#### Task objective:
In the material below, transcribe every line from the first through the line holding "account for the MySQL server. As of", exactly, and stop after that line.

#### Task inputs:
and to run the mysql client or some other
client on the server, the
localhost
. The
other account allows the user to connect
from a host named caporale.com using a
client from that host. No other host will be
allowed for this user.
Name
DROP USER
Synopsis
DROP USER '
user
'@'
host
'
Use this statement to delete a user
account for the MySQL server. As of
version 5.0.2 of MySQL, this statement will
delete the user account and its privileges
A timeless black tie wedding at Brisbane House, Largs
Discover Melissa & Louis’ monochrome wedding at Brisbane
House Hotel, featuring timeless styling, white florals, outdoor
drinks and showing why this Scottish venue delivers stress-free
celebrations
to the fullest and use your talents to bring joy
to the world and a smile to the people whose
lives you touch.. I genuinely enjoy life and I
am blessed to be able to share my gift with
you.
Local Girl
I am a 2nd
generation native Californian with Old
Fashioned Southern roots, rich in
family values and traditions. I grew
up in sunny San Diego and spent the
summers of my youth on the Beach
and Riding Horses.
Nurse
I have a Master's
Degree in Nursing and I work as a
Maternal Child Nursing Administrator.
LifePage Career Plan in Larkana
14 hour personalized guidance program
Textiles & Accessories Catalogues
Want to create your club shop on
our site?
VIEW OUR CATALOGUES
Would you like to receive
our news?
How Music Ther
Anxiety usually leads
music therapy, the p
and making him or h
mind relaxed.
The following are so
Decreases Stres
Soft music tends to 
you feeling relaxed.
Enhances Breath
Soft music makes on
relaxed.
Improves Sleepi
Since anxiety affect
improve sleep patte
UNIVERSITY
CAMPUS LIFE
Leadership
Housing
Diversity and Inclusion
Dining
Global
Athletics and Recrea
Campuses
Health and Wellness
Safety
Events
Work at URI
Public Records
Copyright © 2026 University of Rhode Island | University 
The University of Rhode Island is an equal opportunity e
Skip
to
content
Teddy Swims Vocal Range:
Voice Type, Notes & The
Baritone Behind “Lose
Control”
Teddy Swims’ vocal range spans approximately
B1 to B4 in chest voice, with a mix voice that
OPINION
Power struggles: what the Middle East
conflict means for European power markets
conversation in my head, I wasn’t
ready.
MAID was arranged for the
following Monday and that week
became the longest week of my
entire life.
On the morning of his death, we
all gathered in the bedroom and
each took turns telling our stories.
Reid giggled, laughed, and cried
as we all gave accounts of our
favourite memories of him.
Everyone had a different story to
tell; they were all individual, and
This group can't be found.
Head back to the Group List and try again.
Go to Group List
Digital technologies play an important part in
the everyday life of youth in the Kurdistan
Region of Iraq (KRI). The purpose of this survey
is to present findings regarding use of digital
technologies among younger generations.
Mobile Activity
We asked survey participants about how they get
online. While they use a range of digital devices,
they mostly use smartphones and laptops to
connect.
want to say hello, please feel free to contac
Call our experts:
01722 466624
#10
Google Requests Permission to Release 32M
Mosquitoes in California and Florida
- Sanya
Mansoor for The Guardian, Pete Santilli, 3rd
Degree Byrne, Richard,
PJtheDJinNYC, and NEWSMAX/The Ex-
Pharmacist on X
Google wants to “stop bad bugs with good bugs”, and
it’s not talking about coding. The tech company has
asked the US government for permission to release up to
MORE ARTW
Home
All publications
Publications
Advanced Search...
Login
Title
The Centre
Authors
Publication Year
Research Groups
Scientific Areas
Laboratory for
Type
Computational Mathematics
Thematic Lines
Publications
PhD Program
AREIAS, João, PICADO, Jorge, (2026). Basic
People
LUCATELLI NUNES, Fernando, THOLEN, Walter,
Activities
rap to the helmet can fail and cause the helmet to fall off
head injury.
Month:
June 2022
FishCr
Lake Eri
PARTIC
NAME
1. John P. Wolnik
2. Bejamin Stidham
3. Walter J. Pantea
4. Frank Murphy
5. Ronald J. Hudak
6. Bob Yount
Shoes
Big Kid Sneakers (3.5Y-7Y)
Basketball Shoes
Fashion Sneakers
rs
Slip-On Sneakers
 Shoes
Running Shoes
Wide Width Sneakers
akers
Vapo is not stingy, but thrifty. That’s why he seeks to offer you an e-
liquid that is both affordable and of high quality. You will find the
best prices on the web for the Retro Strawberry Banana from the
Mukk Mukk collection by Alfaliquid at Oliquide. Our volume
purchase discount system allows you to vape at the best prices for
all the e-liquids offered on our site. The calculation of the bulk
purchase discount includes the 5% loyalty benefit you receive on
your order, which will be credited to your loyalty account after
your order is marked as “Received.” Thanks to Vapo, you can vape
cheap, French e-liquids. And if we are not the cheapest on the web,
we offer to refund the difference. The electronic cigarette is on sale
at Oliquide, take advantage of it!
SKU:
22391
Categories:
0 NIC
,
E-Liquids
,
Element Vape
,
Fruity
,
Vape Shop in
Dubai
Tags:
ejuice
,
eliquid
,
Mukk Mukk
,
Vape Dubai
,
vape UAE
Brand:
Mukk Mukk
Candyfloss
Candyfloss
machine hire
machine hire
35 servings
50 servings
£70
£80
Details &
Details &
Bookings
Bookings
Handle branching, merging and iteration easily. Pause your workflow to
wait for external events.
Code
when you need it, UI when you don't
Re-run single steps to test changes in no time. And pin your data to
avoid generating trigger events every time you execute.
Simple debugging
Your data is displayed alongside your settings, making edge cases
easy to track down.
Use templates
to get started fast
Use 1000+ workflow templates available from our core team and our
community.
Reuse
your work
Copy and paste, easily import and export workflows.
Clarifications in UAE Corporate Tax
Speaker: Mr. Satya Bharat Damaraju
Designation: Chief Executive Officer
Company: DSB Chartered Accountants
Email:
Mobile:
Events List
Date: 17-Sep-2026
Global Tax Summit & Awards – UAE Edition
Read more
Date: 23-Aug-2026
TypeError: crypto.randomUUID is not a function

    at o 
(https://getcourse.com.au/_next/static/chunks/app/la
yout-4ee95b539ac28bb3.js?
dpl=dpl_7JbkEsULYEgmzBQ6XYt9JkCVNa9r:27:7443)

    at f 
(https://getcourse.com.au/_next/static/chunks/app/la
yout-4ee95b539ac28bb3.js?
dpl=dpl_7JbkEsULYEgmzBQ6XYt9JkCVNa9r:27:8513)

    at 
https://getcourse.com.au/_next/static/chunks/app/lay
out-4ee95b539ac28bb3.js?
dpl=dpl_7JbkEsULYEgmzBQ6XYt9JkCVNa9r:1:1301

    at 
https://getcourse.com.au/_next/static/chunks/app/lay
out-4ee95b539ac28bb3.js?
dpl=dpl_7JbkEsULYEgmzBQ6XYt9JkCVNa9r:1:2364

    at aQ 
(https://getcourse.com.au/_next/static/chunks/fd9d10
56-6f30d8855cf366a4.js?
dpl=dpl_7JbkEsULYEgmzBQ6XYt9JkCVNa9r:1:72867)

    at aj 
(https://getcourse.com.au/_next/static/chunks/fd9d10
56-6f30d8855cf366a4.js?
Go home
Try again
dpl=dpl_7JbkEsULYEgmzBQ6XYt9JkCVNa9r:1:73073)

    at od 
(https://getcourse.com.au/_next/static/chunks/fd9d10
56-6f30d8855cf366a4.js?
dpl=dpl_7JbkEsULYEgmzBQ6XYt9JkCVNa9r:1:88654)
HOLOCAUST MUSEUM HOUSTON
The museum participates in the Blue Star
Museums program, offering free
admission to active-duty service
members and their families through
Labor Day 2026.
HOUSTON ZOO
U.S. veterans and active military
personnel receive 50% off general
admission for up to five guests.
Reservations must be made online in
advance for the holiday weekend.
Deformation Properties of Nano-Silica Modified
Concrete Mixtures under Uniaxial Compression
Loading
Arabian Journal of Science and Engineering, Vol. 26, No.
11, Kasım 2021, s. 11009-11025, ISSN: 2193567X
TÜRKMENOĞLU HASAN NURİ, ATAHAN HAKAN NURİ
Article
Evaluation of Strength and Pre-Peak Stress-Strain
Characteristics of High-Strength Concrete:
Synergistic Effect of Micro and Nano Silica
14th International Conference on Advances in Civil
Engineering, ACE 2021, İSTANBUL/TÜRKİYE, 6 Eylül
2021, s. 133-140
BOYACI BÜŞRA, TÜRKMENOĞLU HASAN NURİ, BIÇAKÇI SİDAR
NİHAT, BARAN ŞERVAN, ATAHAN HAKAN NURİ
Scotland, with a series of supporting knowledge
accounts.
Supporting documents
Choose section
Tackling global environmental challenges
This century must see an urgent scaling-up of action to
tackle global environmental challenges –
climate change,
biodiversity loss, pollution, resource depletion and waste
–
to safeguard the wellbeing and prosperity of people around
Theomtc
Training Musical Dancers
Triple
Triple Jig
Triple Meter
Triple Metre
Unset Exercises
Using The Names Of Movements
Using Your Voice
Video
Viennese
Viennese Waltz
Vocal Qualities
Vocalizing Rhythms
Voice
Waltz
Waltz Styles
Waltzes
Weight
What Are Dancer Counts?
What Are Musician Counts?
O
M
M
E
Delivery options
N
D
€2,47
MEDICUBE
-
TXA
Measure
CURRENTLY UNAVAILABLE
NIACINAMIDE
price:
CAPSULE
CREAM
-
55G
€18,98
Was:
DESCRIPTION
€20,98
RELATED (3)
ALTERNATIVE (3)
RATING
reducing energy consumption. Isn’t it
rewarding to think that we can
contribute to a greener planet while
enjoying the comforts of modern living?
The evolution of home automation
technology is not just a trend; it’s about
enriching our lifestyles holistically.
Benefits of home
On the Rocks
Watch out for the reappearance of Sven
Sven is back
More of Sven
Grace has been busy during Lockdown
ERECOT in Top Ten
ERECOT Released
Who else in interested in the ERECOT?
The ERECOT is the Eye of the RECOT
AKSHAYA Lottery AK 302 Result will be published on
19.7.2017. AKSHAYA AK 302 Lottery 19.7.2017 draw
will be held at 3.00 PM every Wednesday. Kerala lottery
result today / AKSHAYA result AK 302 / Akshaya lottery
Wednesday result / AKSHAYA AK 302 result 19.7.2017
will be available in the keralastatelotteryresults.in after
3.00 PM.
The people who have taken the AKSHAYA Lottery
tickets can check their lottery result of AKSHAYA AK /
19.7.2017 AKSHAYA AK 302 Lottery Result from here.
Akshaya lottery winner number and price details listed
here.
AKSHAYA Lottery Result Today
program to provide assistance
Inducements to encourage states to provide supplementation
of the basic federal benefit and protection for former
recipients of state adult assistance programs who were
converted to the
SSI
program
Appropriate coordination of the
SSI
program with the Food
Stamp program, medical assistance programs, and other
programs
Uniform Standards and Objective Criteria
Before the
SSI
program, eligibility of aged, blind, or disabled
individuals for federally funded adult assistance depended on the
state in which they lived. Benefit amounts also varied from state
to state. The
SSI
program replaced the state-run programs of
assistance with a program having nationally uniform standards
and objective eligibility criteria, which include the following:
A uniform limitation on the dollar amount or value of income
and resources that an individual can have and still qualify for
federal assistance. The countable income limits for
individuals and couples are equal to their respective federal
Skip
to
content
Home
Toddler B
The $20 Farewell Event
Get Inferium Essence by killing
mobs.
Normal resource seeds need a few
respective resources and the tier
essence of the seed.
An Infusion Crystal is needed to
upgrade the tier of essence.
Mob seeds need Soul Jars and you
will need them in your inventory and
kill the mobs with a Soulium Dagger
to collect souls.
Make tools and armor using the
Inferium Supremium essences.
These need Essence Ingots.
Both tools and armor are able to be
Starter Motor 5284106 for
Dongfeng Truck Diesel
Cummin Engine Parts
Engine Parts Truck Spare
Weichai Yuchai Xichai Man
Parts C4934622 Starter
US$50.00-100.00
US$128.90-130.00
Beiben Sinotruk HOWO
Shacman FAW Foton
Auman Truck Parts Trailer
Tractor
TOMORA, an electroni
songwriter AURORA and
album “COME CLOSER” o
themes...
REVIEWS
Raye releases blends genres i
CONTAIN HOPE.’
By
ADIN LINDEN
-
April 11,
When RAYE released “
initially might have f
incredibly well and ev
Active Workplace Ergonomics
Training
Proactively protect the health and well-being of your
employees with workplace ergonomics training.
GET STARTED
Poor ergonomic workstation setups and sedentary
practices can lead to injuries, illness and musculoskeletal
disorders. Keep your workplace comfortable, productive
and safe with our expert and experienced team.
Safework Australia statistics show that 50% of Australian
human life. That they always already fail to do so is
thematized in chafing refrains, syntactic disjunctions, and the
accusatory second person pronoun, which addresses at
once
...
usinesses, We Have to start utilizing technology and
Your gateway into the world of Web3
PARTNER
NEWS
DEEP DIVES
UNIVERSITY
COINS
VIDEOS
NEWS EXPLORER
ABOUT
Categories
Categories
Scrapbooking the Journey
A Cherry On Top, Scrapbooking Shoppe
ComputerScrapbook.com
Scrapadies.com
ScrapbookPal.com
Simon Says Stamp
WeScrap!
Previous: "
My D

#### Task result:
and to run the mysql client or some other
client on the server, the
localhost
. The
other account allows the user to connect
from a host named caporale.com using a
client from that host. No other host will be
allowed for this user.
Name
DROP USER
Synopsis
DROP USER '
user
'@'
host
'
Use this statement to delete a user
account for the MySQL server. As of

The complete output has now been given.